A few days ago, at the Center of the Intercultural Association Japan-Italy Sakura, prof. Aya Nakata suddenly entered the room and offered us small chocolate eggs wishing us a Happy Easter.
It was an unexpected act for me, very kind, and I appreciated it a lot. I have recently learned that many foreign people who have lived in Italy for years know our traditions and our history very well, often even better than us, although obviously our traditions are not part of their culture.
For a Japanese, who is generally Shintoist/Buddhist (Christians are a small yet very active minority there), Easter is one of the feasts of “gaijin”, foreigners. In fact, in their language, they took the English “Happy Easter” and ported it in their phonetic, ハ ッ ピ ー イ ス タ ー (Happī īsutā).

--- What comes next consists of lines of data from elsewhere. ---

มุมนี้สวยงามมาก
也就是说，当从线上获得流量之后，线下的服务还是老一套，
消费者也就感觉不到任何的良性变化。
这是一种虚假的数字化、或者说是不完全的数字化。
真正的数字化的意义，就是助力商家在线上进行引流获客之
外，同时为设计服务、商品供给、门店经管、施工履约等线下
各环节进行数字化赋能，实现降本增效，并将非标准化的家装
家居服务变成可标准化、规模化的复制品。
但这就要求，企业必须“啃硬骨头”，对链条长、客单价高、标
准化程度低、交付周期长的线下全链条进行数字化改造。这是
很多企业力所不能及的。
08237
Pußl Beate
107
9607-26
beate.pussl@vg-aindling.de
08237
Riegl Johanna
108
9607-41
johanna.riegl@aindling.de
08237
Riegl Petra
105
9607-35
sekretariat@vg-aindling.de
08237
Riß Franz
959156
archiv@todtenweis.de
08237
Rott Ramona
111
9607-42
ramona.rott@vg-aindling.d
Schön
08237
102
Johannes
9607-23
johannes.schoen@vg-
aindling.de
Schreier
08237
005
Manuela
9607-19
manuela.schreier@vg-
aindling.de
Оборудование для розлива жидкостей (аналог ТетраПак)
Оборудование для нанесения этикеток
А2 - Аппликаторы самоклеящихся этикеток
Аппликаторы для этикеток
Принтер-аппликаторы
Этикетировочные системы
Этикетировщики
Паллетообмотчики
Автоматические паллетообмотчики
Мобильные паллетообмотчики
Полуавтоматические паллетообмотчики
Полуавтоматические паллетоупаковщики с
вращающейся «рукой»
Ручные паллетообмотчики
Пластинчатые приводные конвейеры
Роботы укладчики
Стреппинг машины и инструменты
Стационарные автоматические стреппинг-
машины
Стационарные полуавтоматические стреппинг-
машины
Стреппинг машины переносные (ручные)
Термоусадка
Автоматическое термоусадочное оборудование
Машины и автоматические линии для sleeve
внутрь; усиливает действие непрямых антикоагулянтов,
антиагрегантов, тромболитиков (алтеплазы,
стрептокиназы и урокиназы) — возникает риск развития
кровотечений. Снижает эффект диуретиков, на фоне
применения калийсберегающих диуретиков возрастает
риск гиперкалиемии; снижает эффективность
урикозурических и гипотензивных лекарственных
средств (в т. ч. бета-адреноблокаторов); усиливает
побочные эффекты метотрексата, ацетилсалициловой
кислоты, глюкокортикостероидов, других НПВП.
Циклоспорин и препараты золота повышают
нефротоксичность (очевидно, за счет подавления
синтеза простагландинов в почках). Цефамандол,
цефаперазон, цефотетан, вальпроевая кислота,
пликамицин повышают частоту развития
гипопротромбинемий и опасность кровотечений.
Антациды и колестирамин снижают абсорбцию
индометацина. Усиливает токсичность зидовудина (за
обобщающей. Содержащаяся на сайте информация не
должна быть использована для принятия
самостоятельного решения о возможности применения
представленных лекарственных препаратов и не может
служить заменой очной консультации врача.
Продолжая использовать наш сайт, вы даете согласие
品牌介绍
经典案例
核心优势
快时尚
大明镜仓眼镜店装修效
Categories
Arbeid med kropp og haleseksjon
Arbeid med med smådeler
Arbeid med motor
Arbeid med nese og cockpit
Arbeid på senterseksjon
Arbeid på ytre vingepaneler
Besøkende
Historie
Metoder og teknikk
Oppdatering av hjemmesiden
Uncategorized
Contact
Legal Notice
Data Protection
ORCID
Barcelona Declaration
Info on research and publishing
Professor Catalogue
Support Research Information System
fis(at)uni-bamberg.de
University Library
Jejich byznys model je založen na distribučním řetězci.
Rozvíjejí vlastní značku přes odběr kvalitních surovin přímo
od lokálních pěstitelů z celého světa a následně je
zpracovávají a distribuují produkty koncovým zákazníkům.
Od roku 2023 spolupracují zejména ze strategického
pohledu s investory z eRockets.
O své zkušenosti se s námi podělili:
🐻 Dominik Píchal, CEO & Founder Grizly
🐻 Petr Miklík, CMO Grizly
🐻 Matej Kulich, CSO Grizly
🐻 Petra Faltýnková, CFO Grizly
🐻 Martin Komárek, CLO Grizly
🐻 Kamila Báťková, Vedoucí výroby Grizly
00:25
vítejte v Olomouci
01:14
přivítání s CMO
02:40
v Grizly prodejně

For those who are Christian, Easter is the center of faith: everything is based on believing the witnessing of those who have seen with their own eyes the man-Jesus, crucified, dead, buried and risen. Everything else, from the form in which religion declines this message, to the ethics that every believer should behave, is a consequence of this encounter.
An encounter that took place two thousand years ago between people like us and Jesus.

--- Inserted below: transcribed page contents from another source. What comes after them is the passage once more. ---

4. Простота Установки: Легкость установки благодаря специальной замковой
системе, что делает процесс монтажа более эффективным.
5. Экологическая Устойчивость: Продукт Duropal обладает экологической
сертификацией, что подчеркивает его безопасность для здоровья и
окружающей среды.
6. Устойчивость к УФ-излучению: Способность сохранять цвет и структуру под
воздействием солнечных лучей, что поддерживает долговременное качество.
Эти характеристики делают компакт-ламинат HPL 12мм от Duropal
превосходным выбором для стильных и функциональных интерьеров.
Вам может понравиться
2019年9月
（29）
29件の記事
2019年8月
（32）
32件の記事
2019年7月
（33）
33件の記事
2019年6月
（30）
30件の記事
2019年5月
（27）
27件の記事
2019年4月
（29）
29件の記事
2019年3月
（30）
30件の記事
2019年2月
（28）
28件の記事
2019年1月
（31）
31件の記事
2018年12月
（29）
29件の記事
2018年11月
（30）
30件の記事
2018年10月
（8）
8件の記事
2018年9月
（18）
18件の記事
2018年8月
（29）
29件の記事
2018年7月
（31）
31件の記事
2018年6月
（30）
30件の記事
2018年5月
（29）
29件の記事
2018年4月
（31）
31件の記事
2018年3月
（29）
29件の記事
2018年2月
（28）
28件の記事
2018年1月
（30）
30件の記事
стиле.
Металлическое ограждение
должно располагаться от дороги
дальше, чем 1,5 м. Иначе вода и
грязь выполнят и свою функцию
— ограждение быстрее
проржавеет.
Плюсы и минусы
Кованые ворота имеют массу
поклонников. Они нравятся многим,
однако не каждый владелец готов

And that still happens today, for those who believe. (Indeed: those who believe say that this encounter happens with everyone anyway).
Just like all the meetings we do every day in our activities. We meet looks, sounds, words, bodies, thoughts. Like on the mat, after all.
A kind Japanese who wishes me Easter is a challenge, a provocation that pushes my understanding to its limit.
And it also pushes my Catholicism to its core. At the heart of a Love that identifies itself with a person, who loves everyone without distinction with the heart of a Father, a Mother, a Brother and who asks for “nothing else” but to immerse ourselves in this Love: “Love the Lord your God with all your heart and with all your soul and with all your strength and with all your mind; and love your neighbor as yourself”.
I would be, we should be pitied, however, if we were not aware that the world we live in is not a cohesive world. That the religious message, whatever it may be, is often ignored, mocked with suspicion, hindered.
That talking about these things is boring to death for many people.
Yet the celebration of Easter recalls that encounter which marked history and which raised questions for men and women of all times and all latitudes.
Like the Japanese writer Shusaku Endo, author of several novels and a book, A life of Jesus, which is a fundamental reading to understand how the Japanese spirit can understand Christianity (and with it a good part of Western culture). You can very weel understand, for instance, how the “non resistance” of Jesus with his torturers is the main element that fascinates the people of the Rising Sun.
Easter, its message of love and full life, concerns everyone. It is an encounter we can make our own, because it is dense of universal values.
Slowly and constantly, thanks to continuous meetings on the mat, we build our path.
Slowly and constantly, witnessing such universal values at our best and despite our limitations, we can all build our path that leads us to the encounter with the root from which we all come.
How St. Augustine understood clearly:
“Love and do what you will. Whether you hold your peace, through love hold your peace. Whether you cry out, through love cry out. Whether your correct, through love correct. Whether you spare, through love must you spare. Let the root of love be within. For of this root can nothing come except that which is good”.